COMER
Sobre las comidas en común.
Se solía asustar a los niños anunciándoles que el coco o el ogro
venían a comerles y poniendo los dedos como si fueran dientes que los
masticarían. Es probable que hoy los padres no lo hagan para evitar causarles
traumas y sus correspondientes terrores nocturnos y diurnos. Caperucita Roja se
ha convertido en un cuento inapropiado por demasiado cruento para la
sensibilidad dominante, y no tanto porque el lobo se comiera a la abuela y a la
niña, sino porque para salvarlas el salvaje cazador abre en canal al pobre lobo.
Una dentición pronunciada con grandes colmillos ha sido desde antiguo el atributo de todos los seres comedores de hombres: ogros, dragones, licántropos y los más sutiles pero maléficos vampiros. El miedo natural a morir se torna despavorido ante la idea de perecer devorado. Y algo de ello debe haber en la limitada gestualidad animal porque todos los que pueden atemorizan enseñando sus dientes mientras gruñen.

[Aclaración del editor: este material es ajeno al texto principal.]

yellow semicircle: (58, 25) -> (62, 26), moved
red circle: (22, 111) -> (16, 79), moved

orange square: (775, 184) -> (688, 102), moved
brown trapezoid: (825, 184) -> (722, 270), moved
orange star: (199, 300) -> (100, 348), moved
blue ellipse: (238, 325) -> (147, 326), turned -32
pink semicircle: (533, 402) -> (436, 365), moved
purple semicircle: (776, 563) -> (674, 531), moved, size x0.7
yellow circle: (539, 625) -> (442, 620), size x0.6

Nuestros dientes, en cambio, cuando
los enseñamos forman parte de la sonrisa, es decir, de la gesticulación
universal en todas las culturas de una disposición sociable y amistosa.

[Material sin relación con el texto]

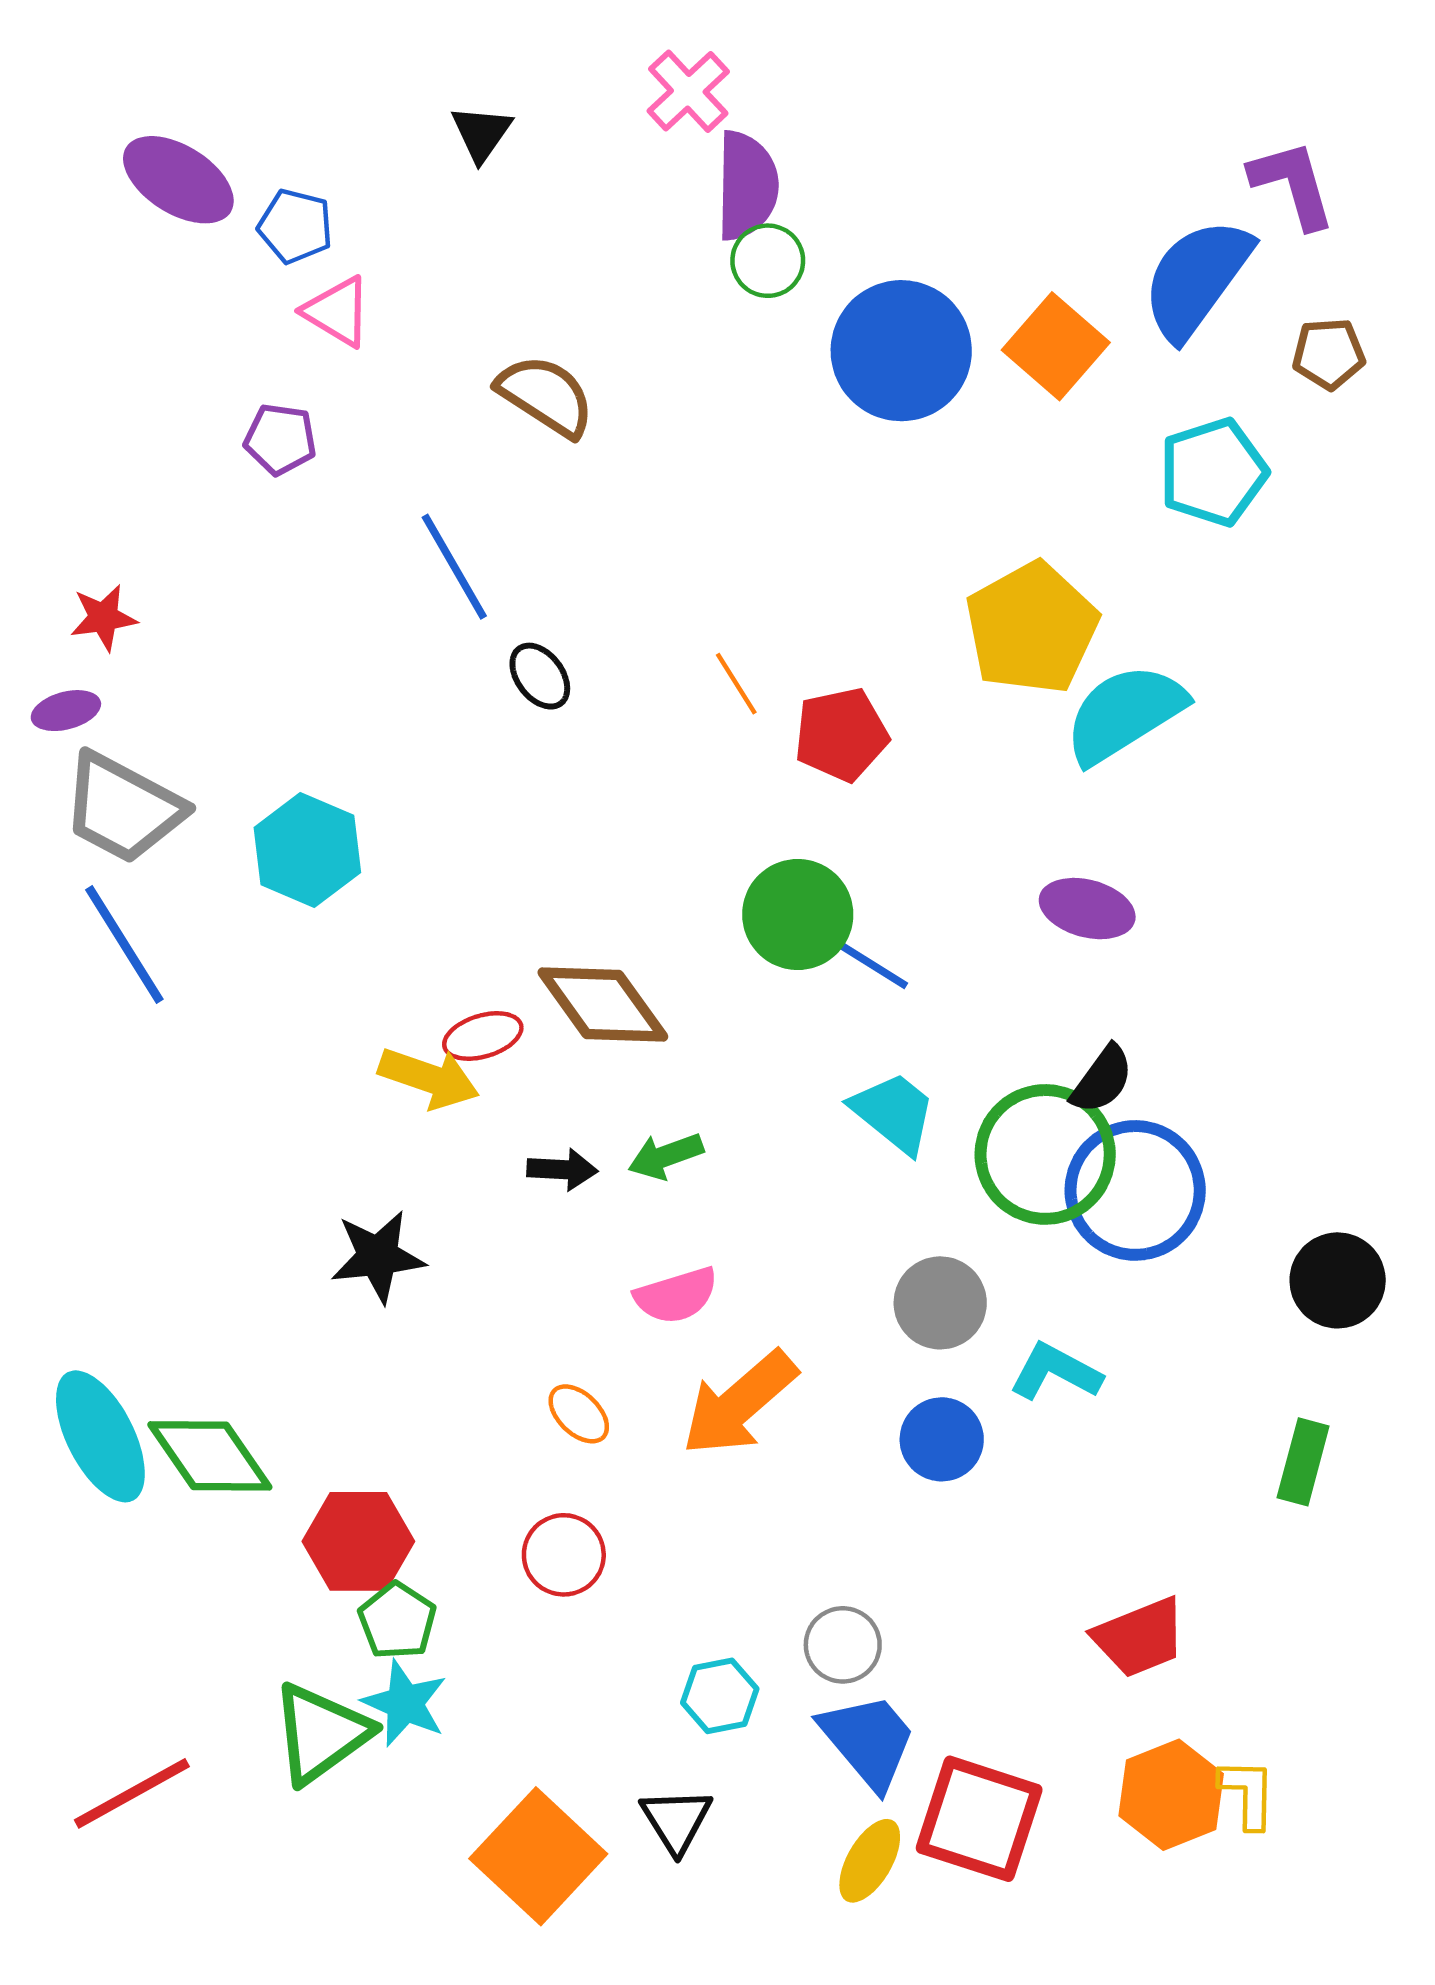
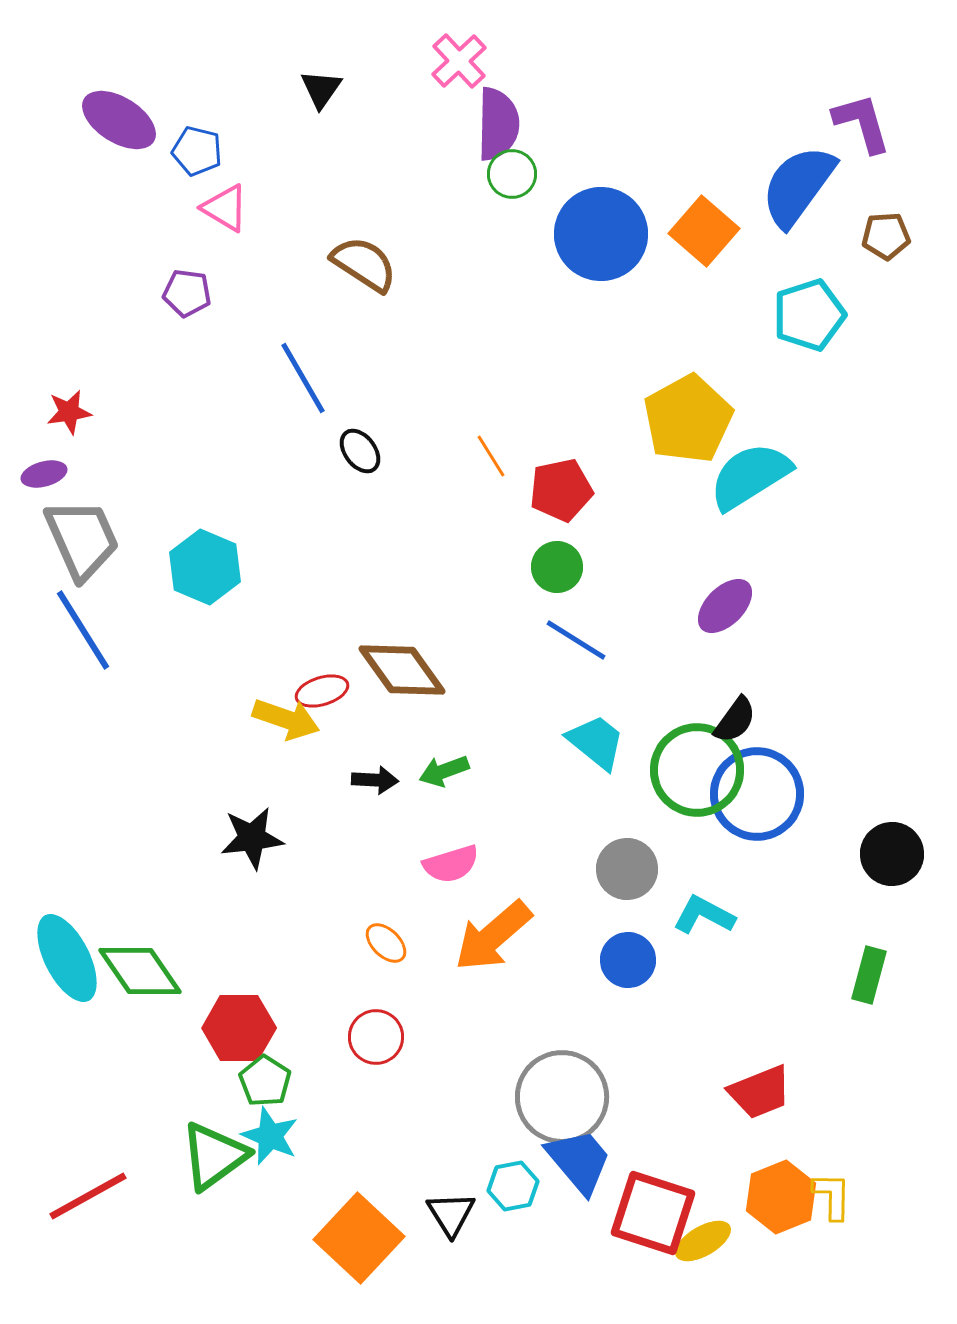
gray trapezoid: (123, 808) -> (82, 539), turned -142
purple ellipse: (1087, 909) -> (725, 606), turned -60
green circle: (798, 915) -> (557, 567), moved, size x0.7
gray circle: (843, 1645) -> (562, 1097), size x1.8
cyan hexagon: (720, 1696) -> (513, 1186), moved
yellow ellipse: (870, 1861) -> (703, 1241), moved, turned 30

Mostrarlos es una forma arcana de mostrarse inofensivo pues, como los
anatomistas enseñan, los dientes humanos padecen una severa inespecialización
funcional, es decir, junto con su reducido tamaño apenas guardan su
diversificación funcional, y, más en particular, apenas quedan formas
residuales de los colmillos.
Lo que los demás animales hacen en y
con la boca, los hombres tenemos que hacerlo en y con las manos. De ahí la
preparación del alimento que conocemos como gastronomía y que con frecuencia
constituye la primera fase de la digestión. La falta de colmillos, molares o
piezas carniceras hemos de suplirla con punzones y lanzas para perforar, mazas
para moler y machacar, y filos para cortar. Así que la primera tecnología
humana es protésica en el sentido de que pone en nuestras manos las capacidades
que les faltan a nuestros dientes.
De ahí que entre nosotros lo peor no quepa
esperarlo de lo que se haga con los dientes sino con las manos. Y por eso es
tan significativo que a partir del siglo XV en España e Italia los cuchillos de
comer se hicieran adrede romos, sin punta ni filo. Antes de eso los
instrumentos de comer eran también los de matar y el cuchillo de caza presidía
la mesa. Los cuchillos romos son al respecto de las armas lo que la sonrisa a
la exhibición animal de sus dientes: la expresión de la inofensiva indefensión
de los que comen juntos.
Así se subraya que quienes comen
juntos no compiten por la comida como los animales, y que el orden en el que se
come no es el del más fuerte. Más bien al contrario, en las comidas humanas se
produce una inversión de la jerarquía comensal, por la que enfermos, menores y
ausentes o bien comen primero o bien se les asegura la comida apartándola. Esa
subversión que privilegia a los impedidos y preserva a los ausentes es un
acontecimiento zoológico excepcional.
Por eso tiene tanto sentido
civilizatorio que las sociedades antiguas separaran parte de la comida como
ofrendas sacrificiales a sus difuntos. Guardar la ausencia de los difuntos en
la comida es tanto como convertir el alimento en el vínculo persistente entre
vivos y muertos, y, más en general, entre presentes y ausentes. Hay un eco de
esto en la recomendación que se solía oír cuando era niño de boca de madres y
abuelas que entregaban bocadillos a sus pequeños conminándoles a acordarse de
los niños “negritos” y comérselos sin desaprovechar nada.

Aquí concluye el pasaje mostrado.